W tym też dniu w Cetpro w Arequipie odbywała się lekkoatletyczna olimpiada szkół technicznych. Naturalnie nie mogło w niej zabraknąć drużyny z Majes.

W związku z ubiegłoroczną sportowa klęską w tym roku sprowadzono do Majes trenera o międzynarodowym lekkoatletycznym dorobku, niejakiego Michała J- pseudonim Wolontariusz SWM. Podpisany kontrakt zakładał iż strony dołożą wszelkich starań, by raz na zawsze druzgocąco pokonać przeciwników z Arequipy w zamian za co Wolontariusz będzie miał prawo przebywać na terenie Peru przez co najmniej rok a wyszkoleni chłopcy będą wreszcie chodzić z podniesionymi głowami i wypięta piersią ;)

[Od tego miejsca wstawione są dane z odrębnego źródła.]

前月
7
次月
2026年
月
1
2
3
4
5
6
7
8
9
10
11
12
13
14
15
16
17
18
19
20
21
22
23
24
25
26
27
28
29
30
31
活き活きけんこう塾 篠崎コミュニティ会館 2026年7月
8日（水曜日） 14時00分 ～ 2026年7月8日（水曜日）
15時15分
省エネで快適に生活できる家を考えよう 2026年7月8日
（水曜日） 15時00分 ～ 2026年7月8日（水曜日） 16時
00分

No i zaczęło się. Przez półtorej miesiąca dwie godziny codziennych ćwiczeń. Biegi, skoki, pchnięcia kulą, rzuty oszczepem i dyskiem, siatkówka oraz piłka nożna. Wszystko po to, by wyłonić najlepszych z najlepszych. Na koniec wybieranie modelu oficjalnej koszulki z nazwiskiem.

Nadszedł wielki dzień. Skoro świt drużyna wyruszyła do Arequipy, gdzie poranną Mszą św. uroczyście rozpoczęto igrzyska. Na pierwszy ogień poszli biegacze 100 m i sztafeta 4×100. Kolejni byli skoczkowie. Następnie oszczepnicy i miotacze kulą, dalej dysk. W przedpołudniowej części igrzysk, udało się zdobyć medale w biegu na 100 i w sztafecie, w rzucie oszczepem i dyskiem. Ze sprawdzonych źródeł wiadomo, że poczyniono pertraktacje z sędzią odpowiedzialnym za pchniecie kulą, który dopuścił powtórkę rzutów. Niestety zaowocowało to utratą uzyskanych w pierwszej turze drugiej i trzeciej pozycji.

Popołudniem rozpoczęto mniej lekkoatletyczne konkurencje zespołowe. Było przeciąganie liny, gra w dwa ognie, futbol i siatkówka a także konkurencja zupełnie mi nie znana. Uczestniczyło w niej dwóch konkurencyjnych graczy. Pośrodku nich stał maszt, na którym na linie umieszczony był woreczek z grochem lub ryżem. Celem graczy było za pomocą pchnięcia dłonią jak najszybsze owinięcia woreczka wokół osi masztu. Przedziwna konkurencja dająca wiele radości.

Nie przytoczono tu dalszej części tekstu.